Immerhin gibt es erste Anzeichen dafür, dass die Dinge ein klein wenig in Bewegung geraten. Wie aus Unternehmenskreisen zu hören ist, senkt die Fondstochter der Deutschen Bank, die Deutsche Asset & Wealth Management, die Ausgabeaufschläge für ihre Riester-Produkte „Riester Rente Premium“ und „Top Rente“ für Neuverträge ab 2016. Erstere wird vor allem über Vermittler vertrieben, die zweite vor allem an Selbstentscheider. In der Premium-Variante sinken die Abschlusskosten von 5,5 auf 3,3 Prozent der Beiträge in den ersten fünf Jahren, in der „Top Rente“ je nach Variante sinken die Einmalkosten auf die Beiträge zwischen rund 30 und 100 Prozent.

Kunden sind nicht sensibilisiert

Allerdings sind dies nicht die einzigen Änderungen: Die Mindestlaufzeiten der Produkte werden deutlich verlängert, sie steigen in der Spitze von zwei auf 20 Jahre. Zudem werden im Kernprodukt „Riester Rente Premium“ künftig nur noch 90 und nicht 100 Prozent der erreichten Höchststände abgesichert. Insgesamt verwaltet die Deutsche-Bank-Tochter rund 800.000 Riester-Verträge, deutlich weniger als der Marktführer Union Investment mit rund 1,8 Millionen Fondssparplänen. Die Union Investment hatte jüngst mit einer Umstellung ihres Produkts auf die Niedrigzinsen reagiert: Künftig soll der Aktienanteil des Riester-Fondssparplans mit einem Aktienfonds mit variabler Aktienquote dargestellt werden. Änderungen an der Gebührenstruktur plant die Union Investment hingegen nicht.

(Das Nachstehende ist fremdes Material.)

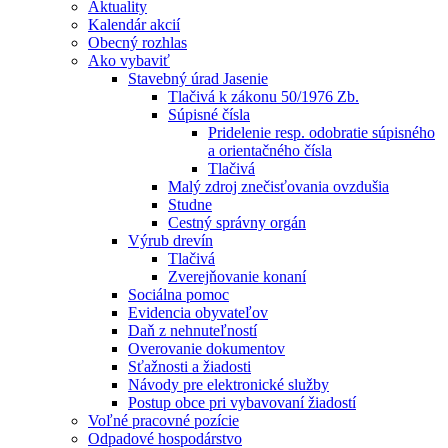
Aktuality
Kalendár akcií
Obecný rozhlas
Ako vybaviť
Stavebný úrad Jasenie
Tlačivá k zákonu 50/1976 Zb.
Súpisné čísla
Pridelenie resp. odobratie súpisného
a orientačného čísla
Tlačivá
Malý zdroj znečisťovania ovzdušia
Studne
Cestný správny orgán
Výrub drevín
Tlačivá
Zverejňovanie konaní
Sociálna pomoc
Evidencia obyvateľov
Daň z nehnuteľností
Overovanie dokumentov
Sťažnosti a žiadosti
Návody pre elektronické služby
Postup obce pri vybavovaní žiadostí
Voľné pracovné pozície
Odpadové hospodárstvo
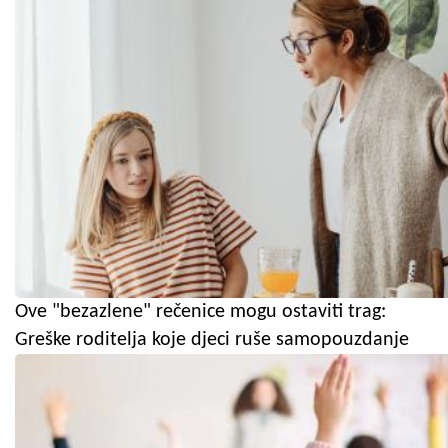
Ove "bezazlene" rečenice mogu ostaviti trag:
Greške roditelja koje djeci ruše samopouzdanje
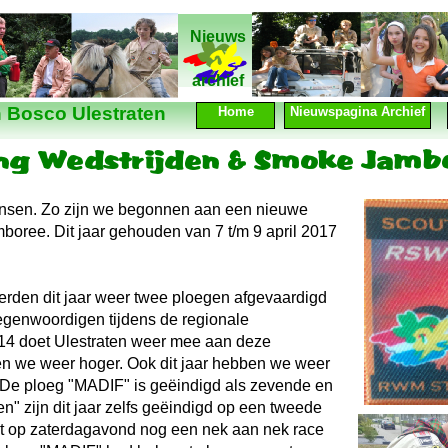
Nieuws
Nieuws
archief
 Bosco Ulestraten
Home
Nieuwspagina Archief
nsen. Zo zijn we begonnen aan een nieuwe
oree. Dit jaar gehouden van 7 t/m 9 april 2017
rden dit jaar weer twee ploegen afgevaardigd
tegenwoordigen tijdens de regionale
014 doet Ulestraten weer mee aan deze
ren we weer hoger. Ook dit jaar hebben we weer
! De ploeg "MADIF" is geëindigd als zevende en
" zijn dit jaar zelfs geëindigd op een tweede
et op zaterdagavond nog een nek aan nek race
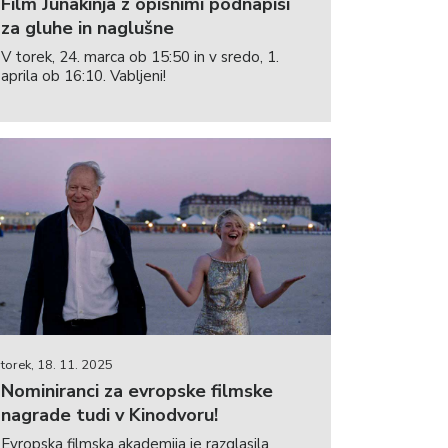
Film Junakinja z opisnimi podnapisi
za gluhe in naglušne
V torek, 24. marca ob 15:50 in v sredo, 1.
aprila ob 16:10. Vabljeni!
torek, 18. 11. 2025
Nominiranci za evropske filmske
nagrade tudi v Kinodvoru!
Evropska filmska akademija je razglasila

Warum auch? Die Rendite des Produkts stimmt. Und die entscheidende Stellschraube in Sachen Gebühren sind letztlich die Kunden. Viele sind für das Thema Gebühren im Zeitalter der Niedrigzinsen nicht sensibilisiert, weil fast alle Anlageklassen – allen voran Aktien und Anleihen – seit Jahren vorzügliche Renditen abwerfen. Wer selbst mit teuren und unterdurchschnittlichen Renten- oder Multi-Asset-Fonds fünf Prozent pro Jahr erzielt hat, weil die Flut alle Boote angehoben hat, schert sich nicht um Gebühren. Doch diesem Muster der letzten Jahre sind in der aktuellen Zinslage schon rein mathematisch Grenzen gesetzt. Es lohnt sich, darüber nachzudenken, bevor es zu einem bösen Erwachen kommt.